PC OEMs and other ecosystem players are bullish on the opportunity presented by the advent of AI PCs, especially as new x86-based AI PC chips come to market
While TBR believes the ongoing rise of GenAI will continue to have more profound impacts on devices-adjacent technology markets, PC OEMs and other devices vendors across the industry are modifying their go-to-market strategies to align with evolving AI-driven market dynamics while also investing in the development and integration of AI-enabled capabilities and components to strengthen portfolio offerings.
For example, over the last several quarters PC OEMs, including those outside the Windows ecosystem, have increasingly invested in the development and marketing of machines powered by PC silicon offerings featuring a neural processing unit (NPU). The NPU is a dedicated chip component meant to accelerate and optimize certain AI workloads by offloading them from other compute-oriented components, like the CPU.

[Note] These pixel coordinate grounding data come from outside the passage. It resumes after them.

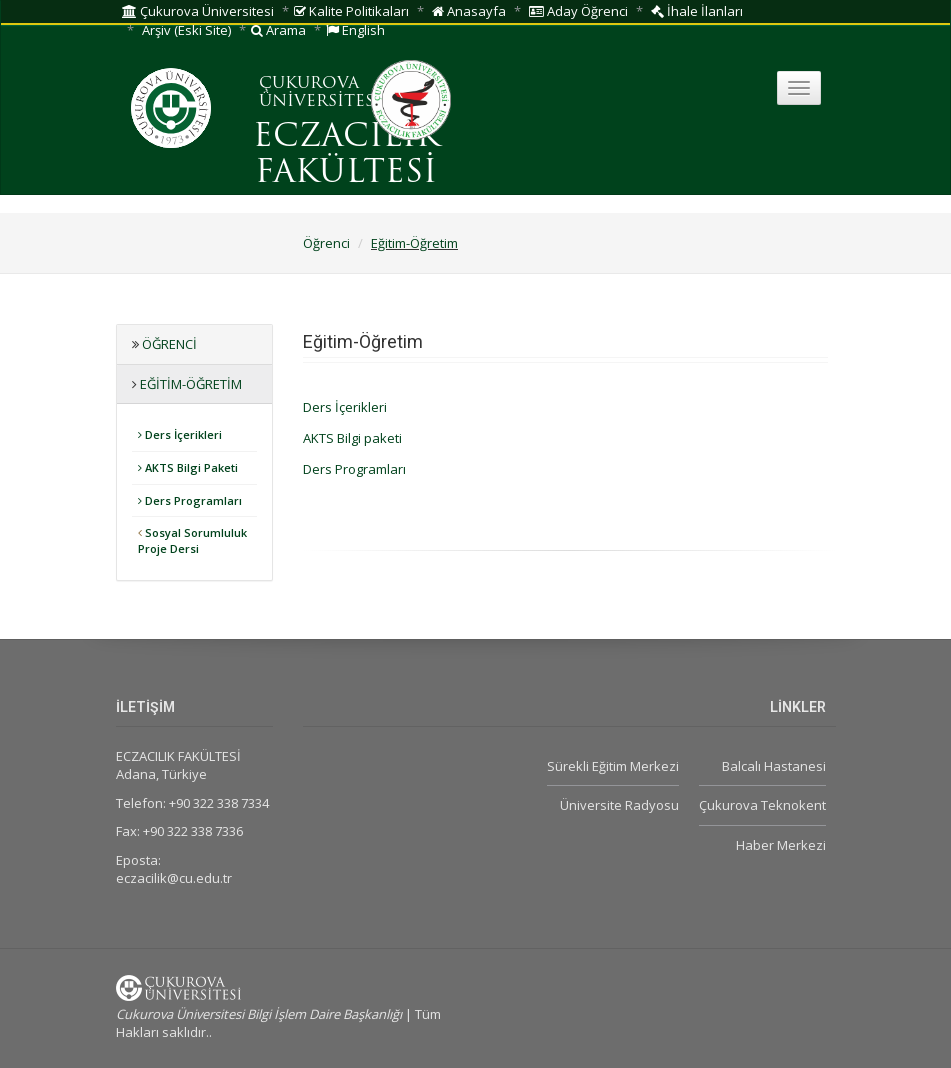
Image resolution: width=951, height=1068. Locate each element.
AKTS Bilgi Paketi (188, 467)
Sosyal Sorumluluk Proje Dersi (192, 540)
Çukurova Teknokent (762, 805)
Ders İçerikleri (180, 434)
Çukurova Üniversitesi (198, 11)
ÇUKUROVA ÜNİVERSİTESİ (320, 93)
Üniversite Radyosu (619, 805)
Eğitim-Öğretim (414, 243)
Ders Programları (190, 500)
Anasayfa (469, 11)
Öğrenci (326, 243)
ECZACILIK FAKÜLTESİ (346, 155)
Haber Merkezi (781, 845)
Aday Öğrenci (578, 11)
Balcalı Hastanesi (774, 766)
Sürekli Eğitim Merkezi (613, 766)
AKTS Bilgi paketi (352, 438)
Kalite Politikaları (351, 11)
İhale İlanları (697, 11)
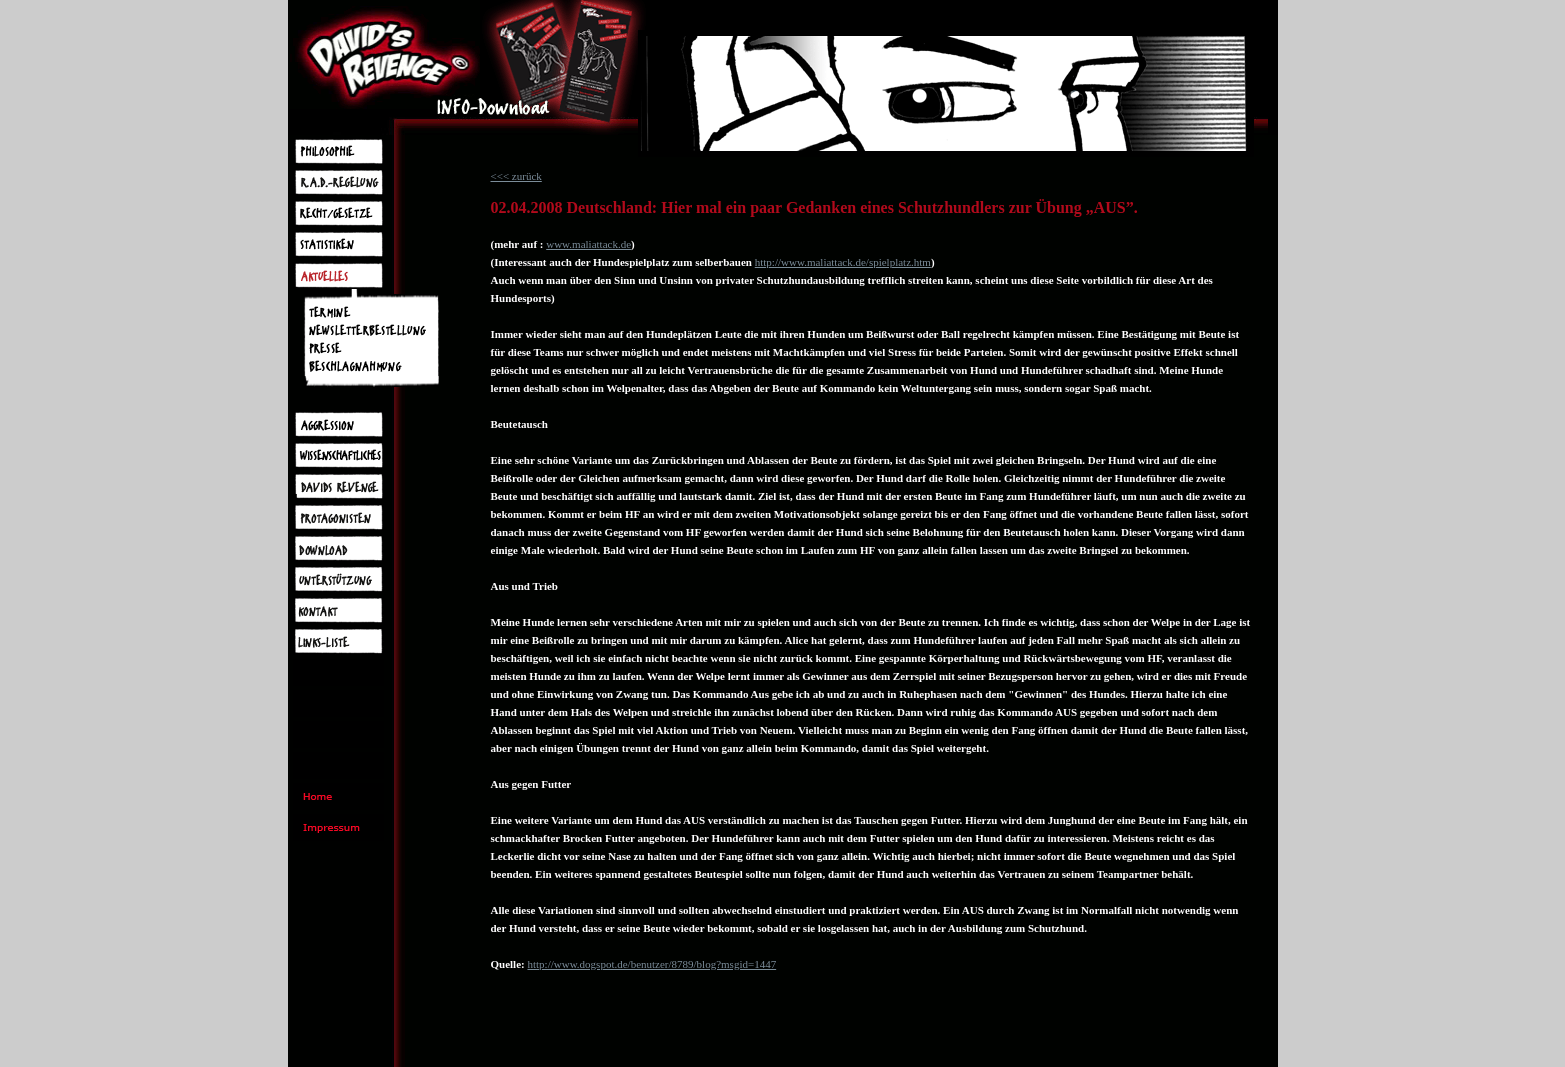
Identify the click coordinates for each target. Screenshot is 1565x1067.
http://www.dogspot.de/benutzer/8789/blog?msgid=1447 (651, 964)
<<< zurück (516, 176)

Despite Apple M Series chips having featured NPUs since their inception in 2020, silicon offerings featuring onboard NPUs for Windows-based machines first came to market in 2023. This development paved the way for the introduction of the AI PC, and despite the definition of an AI PC varying between OEMs and silicon platform providers, there is consensus that for a PC to be considered an AI PC, it must be equipped with components specifically designed to enable local AI acceleration.
As PC OEMs await the ramping of the next major PC refresh cycle, they are encouraged by the opportunities presented by the new AI PC category. The richer configurations of AI PCs support PC premiumization while new, albeit limited, AI features and capabilities are expected to drive increased advisory and professional services engagements as well as third-party software sales. However, TBR expects the lack of killer apps for the AI PC to continue to throttle the first wave of AI PC adoption, despite chip makers like AMD, Intel and Qualcomm all bringing more powerful AI PC silicon to market.